21. L’indemnité de présence effectivement versée à un témoin qui y a droit est calculée de la façon suivante : 

1. Indemnité de présence pour chaque jour où la présence du témoin est indispensable : 50 $.

2. Frais de déplacement si l’audience ou l’interrogatoire a lieu :

a) dans la ville où le témoin réside 3 $ pour chaque jour où sa présence est indispensable;

b) à 300 kilomètres ou moins de l’endroit où réside le témoin, 24 ¢ du kilomètre parcouru à l’aller et au retour entre sa résidence et le lieu de l’audience ou de l’interrogatoire;

c) à plus de 300 kilomètres de l’endroit où réside le témoin, le prix du billet d’avion le moins cher, plus 24 ¢ du kilomètre parcouru à l’aller et au retour entre l’aérogare et sa résidence et entre l’aérogare et le lieu de l’audience ou de l’interrogatoire.

3. Si le témoin ne réside pas à l’endroit où a lieu l’audience ou l’interrogatoire, une indemnité de logement et de repas pour chaque nuit qu’il est tenu de passer à cet endroit : 75 $.

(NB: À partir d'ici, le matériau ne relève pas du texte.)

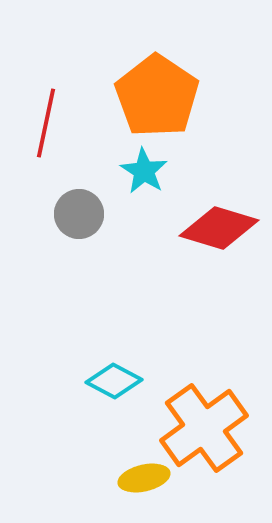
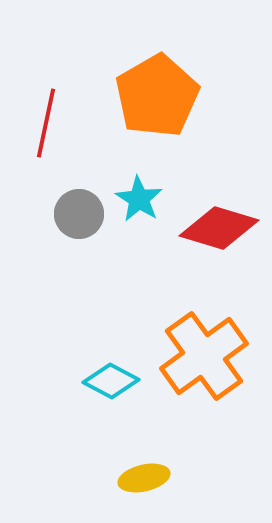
orange pentagon: rotated 8 degrees clockwise
cyan star: moved 5 px left, 28 px down
cyan diamond: moved 3 px left
orange cross: moved 72 px up
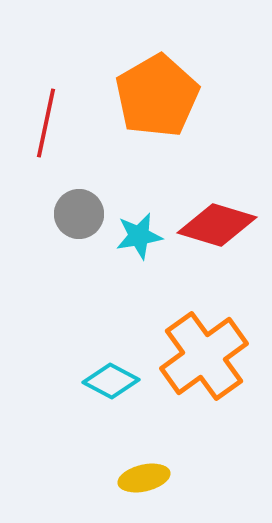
cyan star: moved 37 px down; rotated 30 degrees clockwise
red diamond: moved 2 px left, 3 px up
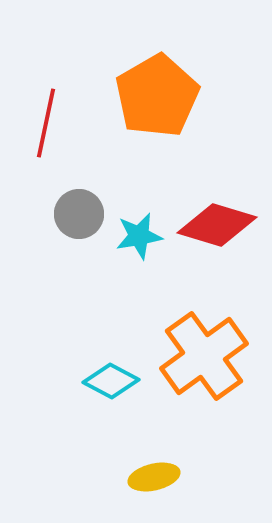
yellow ellipse: moved 10 px right, 1 px up
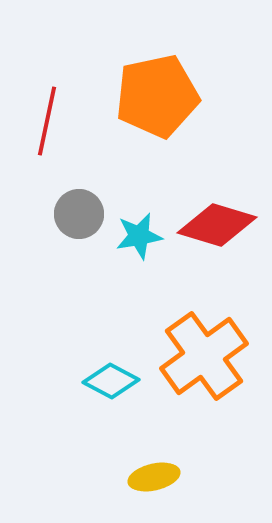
orange pentagon: rotated 18 degrees clockwise
red line: moved 1 px right, 2 px up
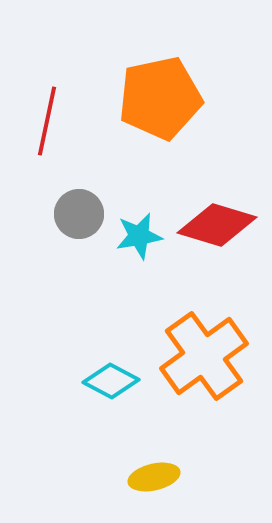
orange pentagon: moved 3 px right, 2 px down
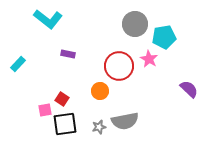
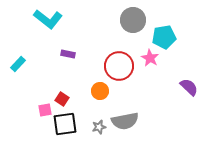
gray circle: moved 2 px left, 4 px up
pink star: moved 1 px right, 1 px up
purple semicircle: moved 2 px up
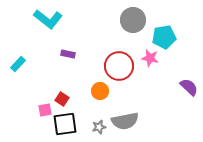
pink star: rotated 18 degrees counterclockwise
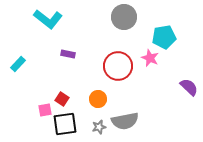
gray circle: moved 9 px left, 3 px up
pink star: rotated 12 degrees clockwise
red circle: moved 1 px left
orange circle: moved 2 px left, 8 px down
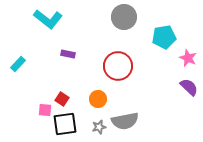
pink star: moved 38 px right
pink square: rotated 16 degrees clockwise
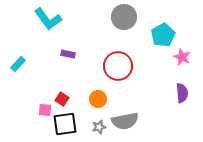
cyan L-shape: rotated 16 degrees clockwise
cyan pentagon: moved 1 px left, 2 px up; rotated 20 degrees counterclockwise
pink star: moved 6 px left, 1 px up
purple semicircle: moved 7 px left, 6 px down; rotated 42 degrees clockwise
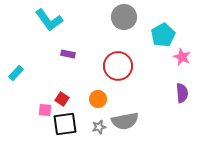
cyan L-shape: moved 1 px right, 1 px down
cyan rectangle: moved 2 px left, 9 px down
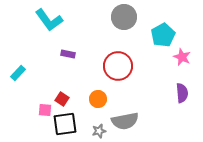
cyan rectangle: moved 2 px right
gray star: moved 4 px down
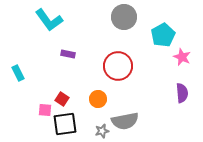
cyan rectangle: rotated 70 degrees counterclockwise
gray star: moved 3 px right
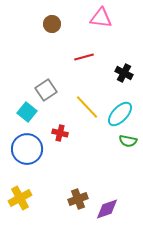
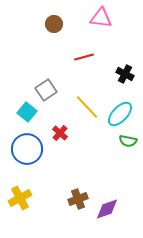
brown circle: moved 2 px right
black cross: moved 1 px right, 1 px down
red cross: rotated 28 degrees clockwise
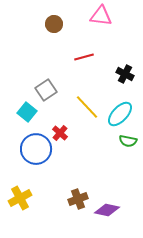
pink triangle: moved 2 px up
blue circle: moved 9 px right
purple diamond: moved 1 px down; rotated 30 degrees clockwise
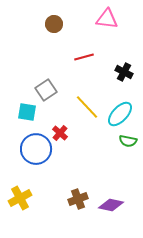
pink triangle: moved 6 px right, 3 px down
black cross: moved 1 px left, 2 px up
cyan square: rotated 30 degrees counterclockwise
purple diamond: moved 4 px right, 5 px up
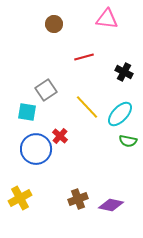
red cross: moved 3 px down
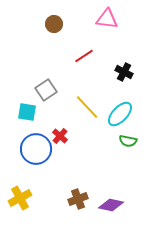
red line: moved 1 px up; rotated 18 degrees counterclockwise
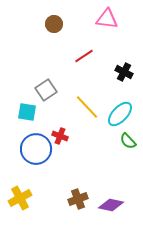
red cross: rotated 21 degrees counterclockwise
green semicircle: rotated 36 degrees clockwise
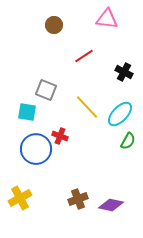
brown circle: moved 1 px down
gray square: rotated 35 degrees counterclockwise
green semicircle: rotated 108 degrees counterclockwise
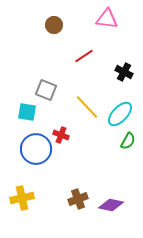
red cross: moved 1 px right, 1 px up
yellow cross: moved 2 px right; rotated 15 degrees clockwise
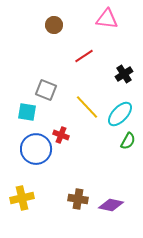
black cross: moved 2 px down; rotated 30 degrees clockwise
brown cross: rotated 30 degrees clockwise
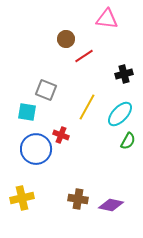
brown circle: moved 12 px right, 14 px down
black cross: rotated 18 degrees clockwise
yellow line: rotated 72 degrees clockwise
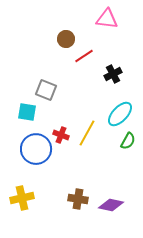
black cross: moved 11 px left; rotated 12 degrees counterclockwise
yellow line: moved 26 px down
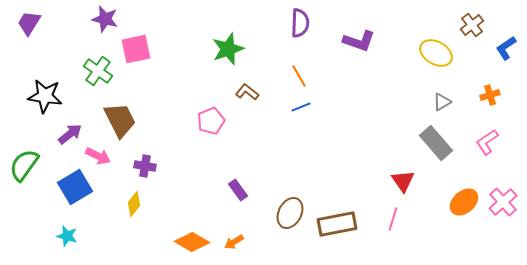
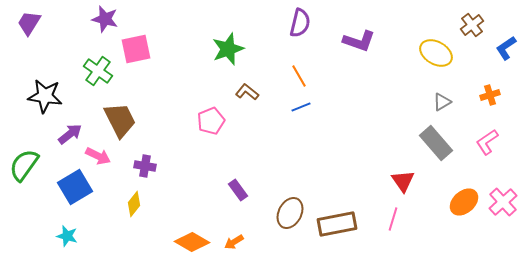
purple semicircle: rotated 12 degrees clockwise
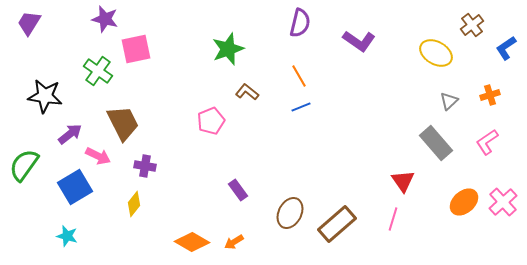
purple L-shape: rotated 16 degrees clockwise
gray triangle: moved 7 px right, 1 px up; rotated 12 degrees counterclockwise
brown trapezoid: moved 3 px right, 3 px down
brown rectangle: rotated 30 degrees counterclockwise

[12]  Comme les frais et indemnités prévues aux règles de la cour supérieure de la province sont plus avantageux que celles des Cours fédérales, ce sont normalement les premiers qui doivent être payés par la partie qui assigne le témoin.

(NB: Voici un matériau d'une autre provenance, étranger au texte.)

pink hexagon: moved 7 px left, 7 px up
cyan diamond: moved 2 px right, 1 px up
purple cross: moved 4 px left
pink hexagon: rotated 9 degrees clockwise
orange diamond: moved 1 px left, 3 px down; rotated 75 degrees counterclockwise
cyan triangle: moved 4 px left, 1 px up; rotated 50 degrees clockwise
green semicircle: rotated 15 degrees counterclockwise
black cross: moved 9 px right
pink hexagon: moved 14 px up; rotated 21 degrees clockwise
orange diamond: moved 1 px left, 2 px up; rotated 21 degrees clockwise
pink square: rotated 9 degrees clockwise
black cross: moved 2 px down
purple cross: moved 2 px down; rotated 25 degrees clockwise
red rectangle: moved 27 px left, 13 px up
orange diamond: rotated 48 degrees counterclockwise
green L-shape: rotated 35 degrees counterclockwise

[13]  Il est malheureux que le plaignant n'ait pas soumis, au soutien de sa demande, plus de détails et de preuve, et ce, malgré les indications claires du membre instructeur. Outre des instructions sur le contenu que devrait contenir sa requête, le Tribunal a également donné à M. Jones une douzaine de jours pour présenter sa demande. Ce délai était suffisamment long, considérant la nature de la demande, afin de permettre à M. Jones de présenter une requête plus détaillée au Tribunal.

[14]  Je rappelle que lorsqu’une partie dépose une requête au Tribunal (la partie requérante), c’est à elle que revient le fardeau de justifier le bien-fondé de sa requête et de préciser les redressements et les motifs à son appui.

[15]  J’estime qu’il n’est pas suffisant pour M. Jones d’invoquer que, considérant ses revenus fixes de pension, il n’a pas les moyens financiers de payer les frais et indemnités des témoins. Le plaignant n’a tout simplement pas détaillé les motifs à l’appui de ses prétentions.

[16]  Le membre du Tribunal Paul Groarke s’est déjà penché sur une demande similaire dans la décision Day c. Canada (Ministère de la Défense nationale), 2003 TCDP 7. Je suis tout à fait d’accord avec les commentaires suivants de mon collègue :

Je note que les témoins peuvent recevoir ces frais et indemnités; bien que le paragraphe en question me donne un pouvoir discrétionnaire à cet égard, je crois que les frais et indemnités doivent être payés à moins qu’il existe des raisons impérieuses de déroger à la pratique normale. Témoigner à une audience cause des inconvénients et entraîne souvent des complications, car ce devoir exige de réaménager son emploi du temps pour rendre service à la société. Je suis fermement convaincu que les témoins doivent être indemnisés pour ces dérangements. Par ailleurs, le fait d’avoir à demander des subpoenas et à payer les frais afférents peut décourager les parties d’assigner des témoins inutiles.

[Le Tribunal souligne]

[17]  Comme l’a explicité le membre Groarke, exonérer une partie de payer les frais et indemnités des témoins doit se baser sur des raisons impérieuses. Autrement dit, il s’agit là de circonstances exceptionnelles. Dans le cas en l’espèce, je ne vois aucune raison impérieuse me permettant d’exonérer M. Jones de payer les frais et indemnités que les témoins ont droits.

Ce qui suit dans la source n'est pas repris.